# Amazon Bedrock Model Distillation for Citations - Advanced Implementation Guide

## Learning Objectives

After completing this notebook, you will be able to:
1. Implement advanced model distillation techniques using Amazon Bedrock's APIs
2. Configure and optimize teacher-student model architectures for citation tasks
3. Monitor and evaluate distillation performance metrics
4. Deploy and manage production-grade distilled models
5. Implement best practices for model efficiency and cost optimization

## Introduction

Model distillation is an advanced knowledge transfer technique that enables the creation of efficient, production-ready models by distilling knowledge from larger foundation models into smaller, specialized ones.
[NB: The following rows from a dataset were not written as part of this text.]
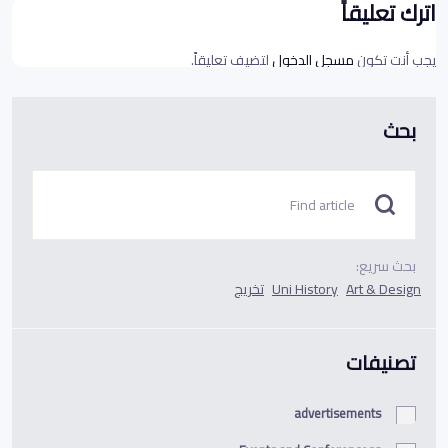
اترك تعليقاً
يجب أنت تكون
مسجل الدخول
لتضيف تعليقاً.
بحث
بحث سريع:
Art & Design
Uni History
تخريج
تصنيفات
advertisements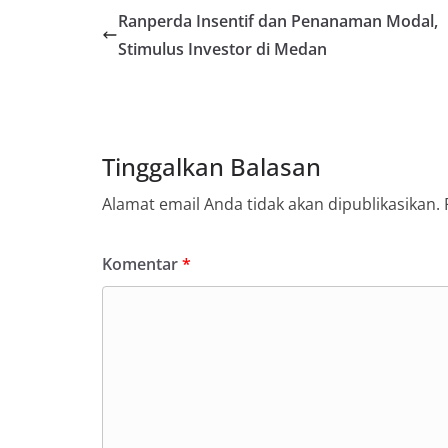
(05/08/2026).‎‎Keg
Ranperda Insentif dan Penanaman Modal,
09.00 WIB hingga
Stimulus Investor di Medan
di beberapa lingk
tersebut.‎Samban
kegiatan ini, Aip
secara langsung 
silaturahmi seka
kamtibmas. Kehad
Tinggalkan Balasan
yang sebagian be
momentum HUT Ke
Alamat email Anda tidak akan dipublikasikan.
persiapan di ling
berlangsung akra
menanyakan kond
Komentar
*
lingkungan tempa
komunikasi dua a
keluhan maupun in
sekitar mereka.‎‎‎
dalam kegiatan s
warga untuk mema
penuh, bukan sete
penghormatan dan 
perayaan HUT Kem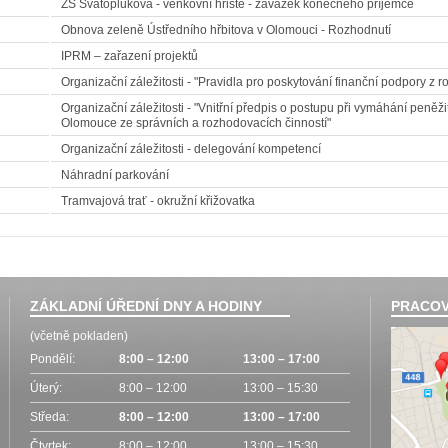
ZŠ Svatoplukova - venkovní hřiště - závazek konečného příjemce
Obnova zeleně Ústředního hřbitova v Olomouci - Rozhodnutí
IPRM – zařazení projektů
Organizační záležitosti - "Pravidla pro poskytování finanční podpory z
Organizační záležitosti - "Vnitřní předpis o postupu při vymáhání peně
Olomouce ze správních a rozhodovacích činností"
Organizační záležitosti - delegování kompetencí
Náhradní parkování
Tramvajová trať - okružní křižovatka
ZÁKLADNÍ ÚŘEDNÍ DNY A HODINY
PRACOV
(včetně pokladen)
Pondělí:
8:00 – 12:00
13:00 – 17:00
Úterý:
8:00 – 12:00
13:00 – 15:30
Středa:
8:00 – 12:00
13:00 – 17:00
Čtvrtek:
8:00 – 12:00
13:00 – 15:30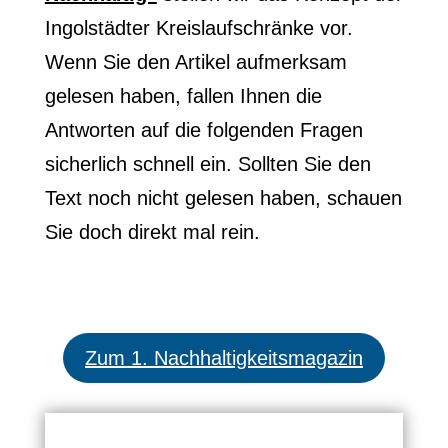
Ingolstädter Kreislaufschränke vor.
Wenn Sie den Artikel aufmerksam
gelesen haben, fallen Ihnen die
Antworten auf die folgenden Fragen
sicherlich schnell ein. Sollten Sie den
Text noch nicht gelesen haben, schauen
Sie doch direkt mal rein.
Zum 1. Nachhaltigkeitsmagazin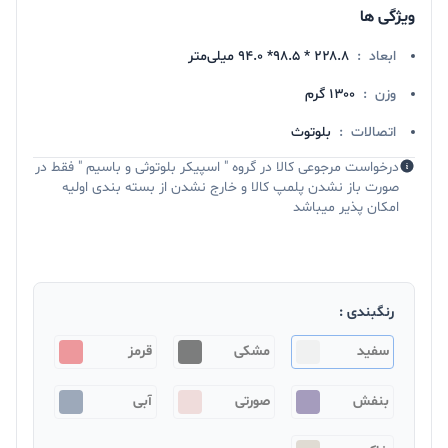
ویژگی ها
ابعاد
:
۲۲۸.۸ * ۹۸.۵* ۹۴.۰ میلی‌متر
وزن
:
۱۳۰۰ گرم
اتصالات
:
بلوتوث
درخواست مرجوعی کالا در گروه " اسپیکر بلوتوثی و باسیم " فقط در
صورت باز نشدن پلمپ کالا و خارج نشدن از بسته بندی اولیه
امکان پذیر میباشد
رنگبندی :
سفید
مشکی
قرمز
بنفش
صورتی
آبی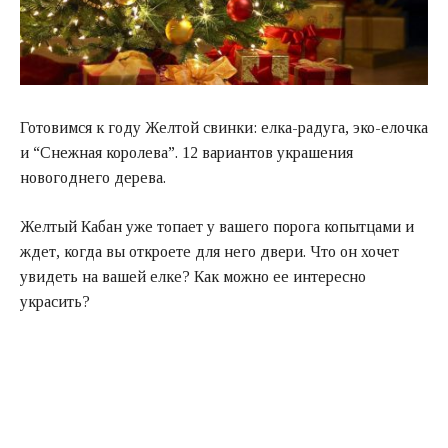
Готовимся к году Желтой свинки: елка-радуга, эко-елочка
и “Снежная королева”. 12 вариантов украшения
новогоднего дерева.
Желтый Кабан уже топает у вашего порога копытцами и
ждет, когда вы откроете для него двери. Что он хочет
увидеть на вашей елке? Как можно ее интересно
украсить?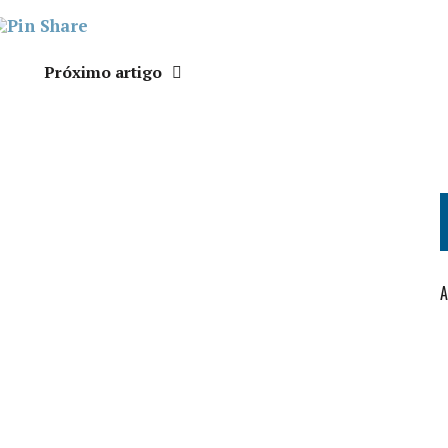
Próximo artigo
A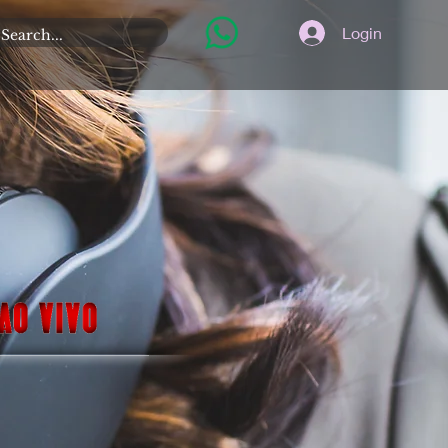
Login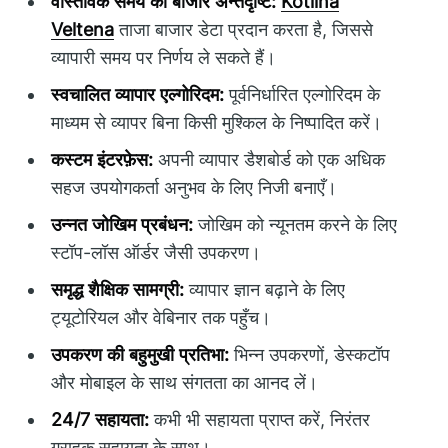
वास्तविक समय का बाजार अन्तर्दृष्टि:
Kotlina
Veltena
ताजा बाजार डेटा प्रदान करता है, जिससे
व्यापारी समय पर निर्णय ले सकते हैं।
स्वचालित व्यापार एल्गोरिदम:
पूर्वनिर्धारित एल्गोरिदम के
माध्यम से व्यापर बिना किसी मुश्किल के निष्पादित करें।
कस्टम इंटरफ़ेस:
अपनी व्यापार डैशबोर्ड को एक अधिक
सहज उपयोगकर्ता अनुभव के लिए निजी बनाएँ।
उन्नत जोखिम प्रबंधन:
जोखिम को न्यूनतम करने के लिए
स्टॉप-लॉस ऑर्डर जैसी उपकरण।
समृद्ध शैक्षिक सामग्री:
व्यापार ज्ञान बढ़ाने के लिए
ट्यूटोरियल और वेबिनार तक पहुँच।
उपकरण की बहुमुखी प्रतिभा:
भिन्न उपकरणों, डेस्कटॉप
और मोबाइल के साथ संगतता का आनद लें।
24/7 सहायता:
कभी भी सहायता प्राप्त करें, निरंतर
ग्राहक सहायता के साथ।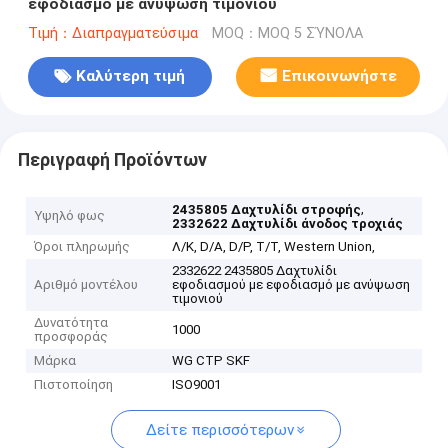
εφοδιασμό με ανύψωση τιμονιού
Τιμή：Διαπραγματεύσιμα
MOQ：MOQ 5 ΣΎΝΟΛΑ
Καλύτερη τιμή
Επικοινωνήστε
Περιγραφή Προϊόντων
,
2435805 Δαχτυλίδι στροφής
Υψηλό φως
2332622 Δαχτυλίδι άνοδος τροχιάς
Όροι πληρωμής
Λ/Κ, D/A, D/P, T/T, Western Union,
2332622 2435805 Δαχτυλίδι
Αριθμό μοντέλου
εφοδιασμού με εφοδιασμό με ανύψωση
τιμονιού
Δυνατότητα
1000
προσφοράς
Μάρκα
WG CTP SKF
Πιστοποίηση
ISO9001
Δείτε περισσότερων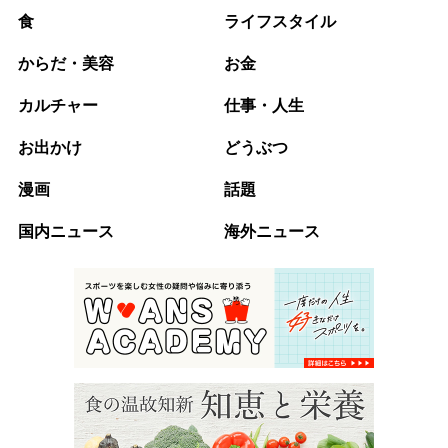
食
ライフスタイル
からだ・美容
お金
カルチャー
仕事・人生
お出かけ
どうぶつ
漫画
話題
国内ニュース
海外ニュース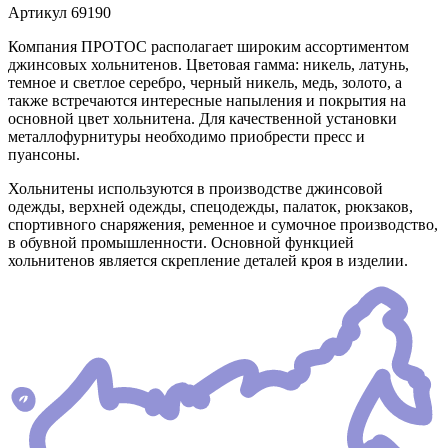
Артикул
69190
Компания ПРОТОС располагает широким ассортиментом
джинсовых хольнитенов. Цветовая гамма: никель, латунь,
темное и светлое серебро, черный никель, медь, золото, а
также встречаются интересные напыления и покрытия на
основной цвет хольнитена. Для качественной установки
металлофурнитуры необходимо приобрести пресс и
пуансоны.
Хольнитены используются в производстве джинсовой
одежды, верхней одежды, спецодежды, палаток, рюкзаков,
спортивного снаряжения, ременное и сумочное производство,
в обувной промышленности. Основной функцией
хольнитенов является скрепление деталей кроя в изделии.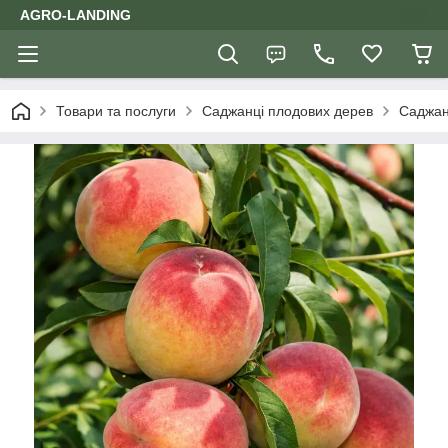
AGRO-LANDING
Товари та послуги
Саджанці плодових дерев
Саджан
This notebook demonstrates enterprise-grade implementation of model distillation in Amazon Bedrock, focusing on citation generation use cases.

### Technical Overview

The distillation process involves several sophisticated components:

1. Knowledge Transfer Architecture
   - Teacher Model (Nova Premier): Provides high-fidelity outputs and knowledge representation
   - Student Model (Nova Lite): Optimized for efficient inference while maintaining citation accuracy
   - Distillation Layer: Manages the knowledge transfer and optimization process

2. Training Pipeline
   - Input Processing: JSONL format with specialized citation schema
   - Teacher Inference: Generates high-quality responses with citation metadata
   - Student Training: Optimizes for both performance and efficiency
   - Validation: Ensures citation accuracy and response quality

3. Production Deployment
   - Provisioned Throughput Management
   - Performance Monitoring
   - Cost Optimization
   - High Availability Configuration

This implementation guide focuses on advanced techniques and production considerations for building robust, scalable citation systems using Amazon Bedrock's distillation capabilities.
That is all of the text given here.